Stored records
┌────────
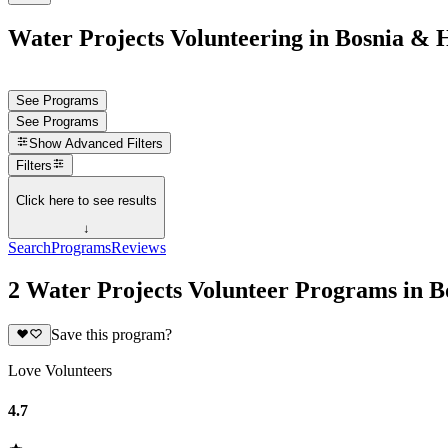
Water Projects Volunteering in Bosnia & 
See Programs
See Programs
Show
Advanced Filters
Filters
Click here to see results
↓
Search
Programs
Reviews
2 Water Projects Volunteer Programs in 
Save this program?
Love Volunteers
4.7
└────────
┌────────
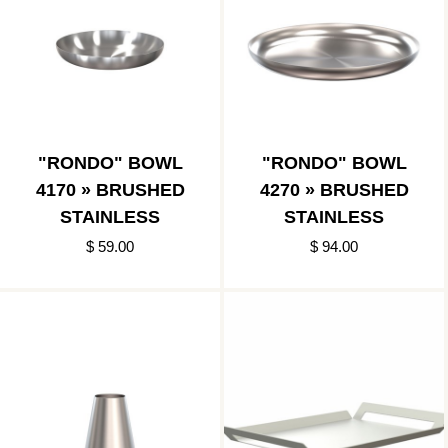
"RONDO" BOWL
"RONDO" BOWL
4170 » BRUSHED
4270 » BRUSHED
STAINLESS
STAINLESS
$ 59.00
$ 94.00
└────────
Looking at each line of the records, count the ones where the word "Programs" appears, and report only the count.

4